**Work item**
Your task is to copy every line of the records below that contains "Transactions".

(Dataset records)
◆ ◆ ◆ ◆ ◆ ◆ ◆

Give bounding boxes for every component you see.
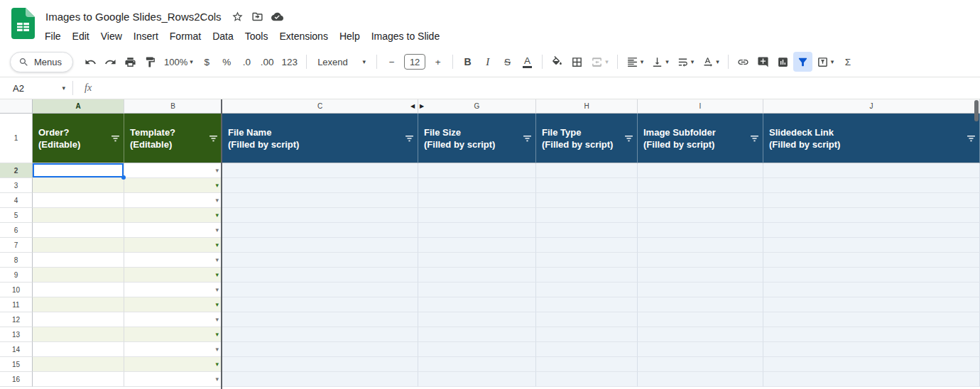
filter-views-button[interactable]: ▾ xyxy=(813,52,838,72)
cell-H3[interactable] xyxy=(536,178,638,193)
cell-J16[interactable] xyxy=(763,372,980,387)
cell-A13[interactable] xyxy=(33,327,124,342)
cell-C5[interactable] xyxy=(222,208,418,223)
cell-B13[interactable]: ▾ xyxy=(124,327,222,342)
cell-B15[interactable]: ▾ xyxy=(124,357,222,372)
document-title[interactable]: Images to Google Slides_Rows2Cols xyxy=(44,9,227,24)
cell-I9[interactable] xyxy=(638,268,763,283)
borders-button[interactable] xyxy=(567,52,587,72)
bold-button[interactable]: B xyxy=(458,52,477,72)
cell-I15[interactable] xyxy=(638,357,763,372)
strikethrough-button[interactable]: S xyxy=(498,52,517,72)
cell-A16[interactable] xyxy=(33,372,124,387)
cell-B16[interactable]: ▾ xyxy=(124,372,222,387)
font-family-select[interactable]: Lexend ▾ xyxy=(312,52,371,72)
header-cell-B1[interactable]: Template? (Editable) xyxy=(124,114,222,163)
cell-H14[interactable] xyxy=(536,342,638,357)
insert-chart-button[interactable] xyxy=(773,52,793,72)
cell-H13[interactable] xyxy=(536,327,638,342)
cell-G11[interactable] xyxy=(418,297,536,312)
filter-button-icon[interactable] xyxy=(405,133,414,143)
cell-H4[interactable] xyxy=(536,193,638,208)
frozen-columns-divider[interactable] xyxy=(221,99,222,389)
cell-I11[interactable] xyxy=(638,297,763,312)
cell-A12[interactable] xyxy=(33,312,124,327)
text-color-button[interactable]: A xyxy=(518,52,537,72)
cell-J5[interactable] xyxy=(763,208,980,223)
cell-B4[interactable]: ▾ xyxy=(124,193,222,208)
cell-G12[interactable] xyxy=(418,312,536,327)
filter-button-icon[interactable] xyxy=(750,133,759,143)
row-header-16[interactable]: 16 xyxy=(0,372,33,387)
cell-G5[interactable] xyxy=(418,208,536,223)
row-header-11[interactable]: 11 xyxy=(0,297,33,312)
row-header-14[interactable]: 14 xyxy=(0,342,33,357)
row-header-12[interactable]: 12 xyxy=(0,312,33,327)
print-button[interactable] xyxy=(121,52,140,72)
number-format-button[interactable]: 123 xyxy=(278,52,302,72)
cell-J15[interactable] xyxy=(763,357,980,372)
vertical-scrollbar[interactable] xyxy=(973,99,980,389)
header-cell-I1[interactable]: Image Subfolder (Filled by script) xyxy=(638,114,763,163)
cell-C14[interactable] xyxy=(222,342,418,357)
menu-insert[interactable]: Insert xyxy=(128,28,164,44)
scrollbar-thumb[interactable] xyxy=(974,100,979,121)
filter-button-icon[interactable] xyxy=(111,133,120,143)
merge-cells-button[interactable]: ▾ xyxy=(587,52,612,72)
cell-A14[interactable] xyxy=(33,342,124,357)
formula-input[interactable] xyxy=(92,77,980,99)
cell-H2[interactable] xyxy=(536,163,638,178)
header-cell-C1[interactable]: File Name (Filled by script) xyxy=(222,114,418,163)
cell-G16[interactable] xyxy=(418,372,536,387)
filter-button-icon[interactable] xyxy=(624,133,633,143)
cell-B14[interactable]: ▾ xyxy=(124,342,222,357)
percent-format-button[interactable]: % xyxy=(217,52,236,72)
cell-G3[interactable] xyxy=(418,178,536,193)
dropdown-arrow-icon[interactable]: ▾ xyxy=(215,302,219,308)
cell-G14[interactable] xyxy=(418,342,536,357)
cell-C2[interactable] xyxy=(222,163,418,178)
cell-A6[interactable] xyxy=(33,223,124,238)
cell-A11[interactable] xyxy=(33,297,124,312)
column-header-B[interactable]: B xyxy=(124,99,222,114)
column-header-J[interactable]: J xyxy=(763,99,980,114)
cell-G6[interactable] xyxy=(418,223,536,238)
horizontal-align-button[interactable]: ▾ xyxy=(623,52,648,72)
cell-C13[interactable] xyxy=(222,327,418,342)
filter-button-icon[interactable] xyxy=(209,133,218,143)
cell-A5[interactable] xyxy=(33,208,124,223)
header-cell-H1[interactable]: File Type (Filled by script) xyxy=(536,114,638,163)
cell-B7[interactable]: ▾ xyxy=(124,238,222,253)
cell-J11[interactable] xyxy=(763,297,980,312)
header-cell-G1[interactable]: File Size (Filled by script) xyxy=(418,114,536,163)
menu-help[interactable]: Help xyxy=(334,28,366,44)
cell-J10[interactable] xyxy=(763,283,980,297)
cell-B8[interactable]: ▾ xyxy=(124,253,222,268)
header-cell-J1[interactable]: Slidedeck Link (Filled by script) xyxy=(763,114,980,163)
cell-I16[interactable] xyxy=(638,372,763,387)
cell-H7[interactable] xyxy=(536,238,638,253)
sheets-logo-icon[interactable] xyxy=(11,8,35,39)
cell-J9[interactable] xyxy=(763,268,980,283)
column-header-G[interactable]: G xyxy=(418,99,536,114)
cell-B5[interactable]: ▾ xyxy=(124,208,222,223)
menu-tools[interactable]: Tools xyxy=(239,28,274,44)
row-header-15[interactable]: 15 xyxy=(0,357,33,372)
font-size-input[interactable]: 12 xyxy=(404,54,425,70)
menu-images-to-slide[interactable]: Images to Slide xyxy=(366,28,446,44)
dropdown-arrow-icon[interactable]: ▾ xyxy=(215,168,219,174)
cell-C6[interactable] xyxy=(222,223,418,238)
decrease-font-size-button[interactable]: − xyxy=(382,52,401,72)
cell-G10[interactable] xyxy=(418,283,536,297)
row-header-4[interactable]: 4 xyxy=(0,193,33,208)
dropdown-arrow-icon[interactable]: ▾ xyxy=(215,272,219,278)
dropdown-arrow-icon[interactable]: ▾ xyxy=(215,197,219,204)
cell-A8[interactable] xyxy=(33,253,124,268)
cell-G13[interactable] xyxy=(418,327,536,342)
paint-format-button[interactable] xyxy=(141,52,160,72)
cell-B11[interactable]: ▾ xyxy=(124,297,222,312)
cell-C16[interactable] xyxy=(222,372,418,387)
cell-H6[interactable] xyxy=(536,223,638,238)
insert-comment-button[interactable] xyxy=(753,52,773,72)
vertical-align-button[interactable]: ▾ xyxy=(648,52,673,72)
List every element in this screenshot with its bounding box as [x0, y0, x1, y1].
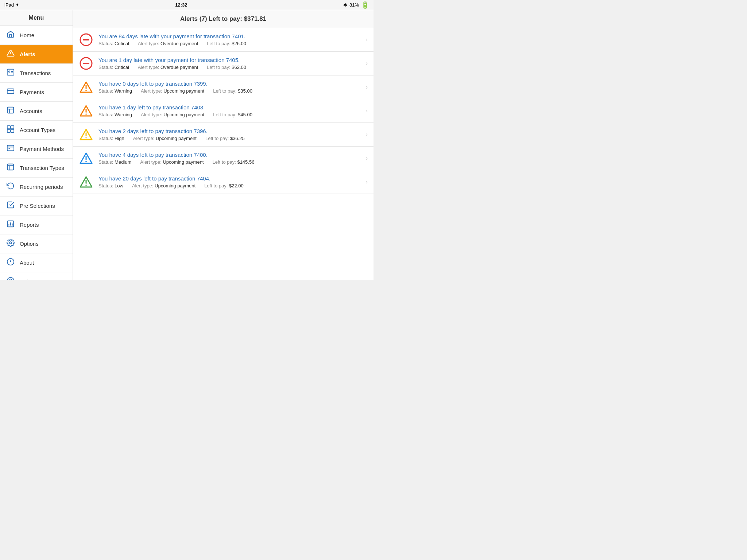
ipad-label: iPad ✦ [4, 2, 19, 8]
options-icon [6, 239, 15, 249]
alert-body-2: You are 1 day late with your payment for… [98, 57, 358, 70]
svg-point-25 [9, 242, 12, 244]
sidebar-label-payments: Payments [20, 89, 44, 95]
alert-type-label-7: Alert type: Upcoming payment [132, 183, 196, 188]
left-to-pay-label-6: Left to pay: $145.56 [212, 159, 254, 165]
svg-rect-18 [8, 164, 14, 170]
status-label-3: Status: Warning [98, 88, 132, 94]
account-types-icon [6, 125, 15, 135]
sidebar-label-alerts: Alerts [20, 51, 35, 57]
battery-label: 81% [349, 2, 359, 8]
alert-meta-6: Status: Medium Alert type: Upcoming paym… [98, 159, 358, 165]
svg-rect-33 [83, 39, 89, 40]
alert-type-label-2: Alert type: Overdue payment [138, 65, 198, 70]
sidebar-item-recurring-periods[interactable]: Recurring periods [0, 178, 73, 197]
reports-icon [6, 220, 15, 230]
alert-meta-2: Status: Critical Alert type: Overdue pay… [98, 65, 358, 70]
alert-body-3: You have 0 days left to pay transaction … [98, 81, 358, 94]
svg-rect-37 [86, 85, 87, 89]
alert-type-label-6: Alert type: Upcoming payment [140, 159, 204, 165]
sidebar-item-help[interactable]: Help [0, 272, 73, 280]
sidebar-item-home[interactable]: Home [0, 26, 73, 45]
content-header: Alerts (7) Left to pay: $371.81 [73, 10, 374, 28]
status-label-4: Status: Warning [98, 112, 132, 117]
alert-icon-2 [79, 56, 93, 71]
status-label-6: Status: Medium [98, 159, 131, 165]
bluetooth-icon: ✱ [343, 2, 347, 8]
alert-title-3: You have 0 days left to pay transaction … [98, 81, 358, 87]
left-to-pay-label-2: Left to pay: $62.00 [207, 65, 246, 70]
sidebar-item-payments[interactable]: Payments [0, 83, 73, 102]
svg-point-41 [85, 113, 87, 115]
svg-rect-8 [8, 107, 14, 113]
status-right: ✱ 81% 🔋 [343, 1, 369, 9]
alert-row-3[interactable]: You have 0 days left to pay transaction … [73, 75, 374, 99]
sidebar-label-pre-selections: Pre Selections [20, 203, 55, 209]
sidebar-label-transaction-types: Transaction Types [20, 165, 64, 171]
svg-rect-15 [7, 145, 14, 151]
sidebar-item-payment-methods[interactable]: Payment Methods [0, 140, 73, 159]
alert-row-6[interactable]: You have 4 days left to pay transaction … [73, 147, 374, 170]
sidebar-item-transactions[interactable]: Transactions [0, 64, 73, 83]
transaction-types-icon [6, 163, 15, 173]
alert-row-1[interactable]: You are 84 days late with your payment f… [73, 28, 374, 52]
alert-body-6: You have 4 days left to pay transaction … [98, 152, 358, 165]
chevron-icon-6: › [366, 155, 368, 162]
payment-methods-icon [6, 144, 15, 154]
alert-row-5[interactable]: You have 2 days left to pay transaction … [73, 123, 374, 147]
sidebar-header: Menu [0, 10, 73, 26]
svg-point-29 [7, 277, 14, 280]
alert-type-label-5: Alert type: Upcoming payment [133, 136, 197, 141]
svg-point-3 [9, 71, 10, 72]
sidebar-label-options: Options [20, 241, 39, 247]
main-container: Menu Home Alerts [0, 10, 374, 280]
sidebar-item-alerts[interactable]: Alerts [0, 45, 73, 64]
alert-body-4: You have 1 day left to pay transaction 7… [98, 104, 358, 117]
status-label-2: Status: Critical [98, 65, 129, 70]
left-to-pay-label-7: Left to pay: $22.00 [204, 183, 244, 188]
sidebar-item-options[interactable]: Options [0, 234, 73, 253]
sidebar-item-account-types[interactable]: Account Types [0, 121, 73, 140]
alert-row-2[interactable]: You are 1 day late with your payment for… [73, 52, 374, 75]
sidebar-item-about[interactable]: About [0, 253, 73, 272]
empty-section-2 [73, 223, 374, 252]
alert-body-1: You are 84 days late with your payment f… [98, 33, 358, 46]
alert-meta-5: Status: High Alert type: Upcoming paymen… [98, 136, 358, 141]
alert-title-6: You have 4 days left to pay transaction … [98, 152, 358, 158]
alert-title-2: You are 1 day late with your payment for… [98, 57, 358, 63]
alert-meta-7: Status: Low Alert type: Upcoming payment… [98, 183, 358, 188]
chevron-icon-2: › [366, 60, 368, 67]
sidebar-item-transaction-types[interactable]: Transaction Types [0, 159, 73, 178]
left-to-pay-label-4: Left to pay: $45.00 [213, 112, 252, 117]
sidebar-item-pre-selections[interactable]: Pre Selections [0, 197, 73, 215]
chevron-icon-5: › [366, 131, 368, 138]
sidebar-item-accounts[interactable]: Accounts [0, 102, 73, 121]
alert-icon-6 [79, 151, 93, 166]
payments-icon [6, 87, 15, 97]
chevron-icon-7: › [366, 179, 368, 185]
status-left: iPad ✦ [4, 2, 19, 8]
status-bar: iPad ✦ 12:32 ✱ 81% 🔋 [0, 0, 374, 10]
status-label-7: Status: Low [98, 183, 123, 188]
alert-meta-4: Status: Warning Alert type: Upcoming pay… [98, 112, 358, 117]
alert-type-label-4: Alert type: Upcoming payment [141, 112, 204, 117]
status-label-1: Status: Critical [98, 41, 129, 46]
alert-icon-4 [79, 104, 93, 118]
accounts-icon [6, 106, 15, 116]
alert-row-4[interactable]: You have 1 day left to pay transaction 7… [73, 99, 374, 123]
alert-row-7[interactable]: You have 20 days left to pay transaction… [73, 170, 374, 194]
left-to-pay-label-3: Left to pay: $35.00 [213, 88, 252, 94]
alert-icon-3 [79, 80, 93, 94]
svg-rect-43 [86, 132, 87, 136]
left-to-pay-label-1: Left to pay: $26.00 [207, 41, 246, 46]
svg-rect-12 [11, 126, 14, 129]
sidebar-item-reports[interactable]: Reports [0, 215, 73, 234]
alert-title-4: You have 1 day left to pay transaction 7… [98, 104, 358, 110]
alert-body-7: You have 20 days left to pay transaction… [98, 175, 358, 188]
alert-title-5: You have 2 days left to pay transaction … [98, 128, 358, 134]
alert-title-7: You have 20 days left to pay transaction… [98, 175, 358, 182]
sidebar-label-transactions: Transactions [20, 70, 51, 76]
sidebar-label-about: About [20, 260, 34, 266]
sidebar-label-help: Help [20, 279, 31, 280]
alert-body-5: You have 2 days left to pay transaction … [98, 128, 358, 141]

◆ ◆ ◆ ◆ ◆ ◆ ◆

**Exercise output**
sidebar-item-transactions[interactable]: Transactions [0, 64, 73, 83]
sidebar-label-transactions: Transactions [20, 70, 51, 76]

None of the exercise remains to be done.